Dans un premier temps, Mr Lefait a animé un débat sur le thème « A quoi servent les prix littéraires » avec le concours de Mr Didier Decoin, autre habitué de la célébration, Prix Goncourt 1977 pour « John l’enfer », de Mr Bernard Chambaz, lauréat en 1993 du Prix Goncourt du premier roman et du 1537, ancêtre du Roblès, pour « L’arbre de vies » et de Mme Carole Martinez, gagnante du Roblès en 2007 pour « Le cœur cousu ». C’est sur un ton léger, tout en délivrant quelques bonnes vérités, qu’autour du journaliste de France 2, les trois auteurs ont débattu de l’utilité des prix littéraires, de l’impact de ceux qu’ils ont reçus sur leur quotidien ainsi que du besoin de reconnaissance qu’ils attendent ou non des professionnels à chacune des parutions de leurs nouvelles œuvres.

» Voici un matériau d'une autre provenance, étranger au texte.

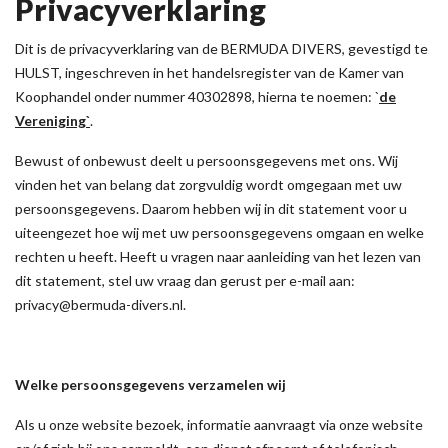
Privacyverklaring
Dit is de privacyverklaring van de BERMUDA DIVERS, gevestigd te
HULST, ingeschreven in het handelsregister van de Kamer van
Koophandel onder nummer 40302898, hierna te noemen: `
de
Vereniging`
.
Bewust of onbewust deelt u persoonsgegevens met ons. Wij
vinden het van belang dat zorgvuldig wordt omgegaan met uw
persoonsgegevens. Daarom hebben wij in dit statement voor u
uiteengezet hoe wij met uw persoonsgegevens omgaan en welke
rechten u heeft. Heeft u vragen naar aanleiding van het lezen van
dit statement, stel uw vraag dan gerust per e-mail aan:
privacy@bermuda-divers.nl.
Welke persoonsgegevens verzamelen wij
Als u onze website bezoek, informatie aanvraagt via onze website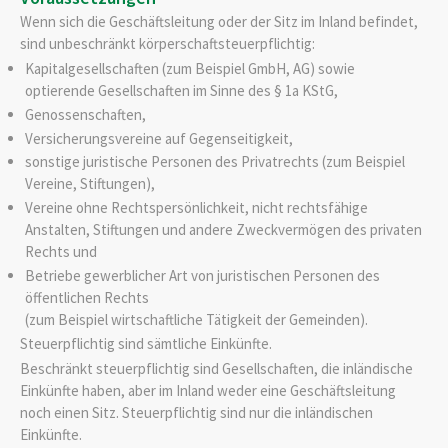
Wenn sich die Geschäftsleitung oder der Sitz im Inland befindet,
sind unbeschränkt körperschaftsteuerpflichtig:
Kapitalgesellschaften (zum Beispiel GmbH, AG) sowie
optierende Gesellschaften im Sinne des § 1a KStG,
Genossenschaften,
Versicherungsvereine auf Gegenseitigkeit,
sonstige juristische Personen des Privatrechts (zum Beispiel
Vereine, Stiftungen),
Vereine ohne Rechtspersönlichkeit, nicht rechtsfähige
Anstalten, Stiftungen und andere Zweckvermögen des privaten
Rechts und
Betriebe gewerblicher Art von juristischen Personen des
öffentlichen Rechts
(zum Beispiel wirtschaftliche Tätigkeit der Gemeinden).
Steuerpflichtig sind sämtliche Einkünfte.
Beschränkt steuerpflichtig sind Gesellschaften, die inländische
Einkünfte haben, aber im Inland weder eine Geschäftsleitung
noch einen Sitz. Steuerpflichtig sind nur die inländischen
Einkünfte.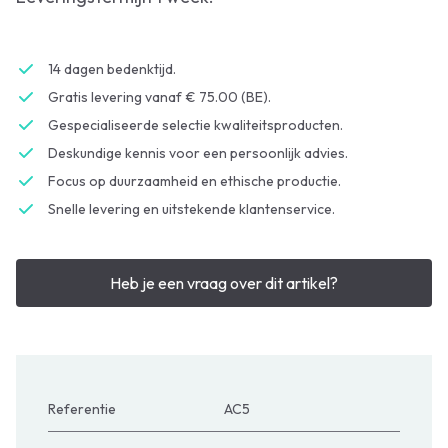
14 dagen bedenktijd.
Gratis levering vanaf € 75.00 (BE).
Gespecialiseerde selectie kwaliteitsproducten.
Deskundige kennis voor een persoonlijk advies.
Focus op duurzaamheid en ethische productie.
Snelle levering en uitstekende klantenservice.
Heb je een vraag over dit artikel?
Referentie
AC5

Chacun en a profité pour livrer quelques anecdotes sympathiques liées à leur existence d’auteurs, ponctuant ainsi les échanges d’aveux chargés d’humilité et de simplicité, renvoyant par la même une image naturelle de leur condition, loin des clichés maniérés des intellectuels dédaigneux qui se positionnent en des hautes sphères inaccessibles.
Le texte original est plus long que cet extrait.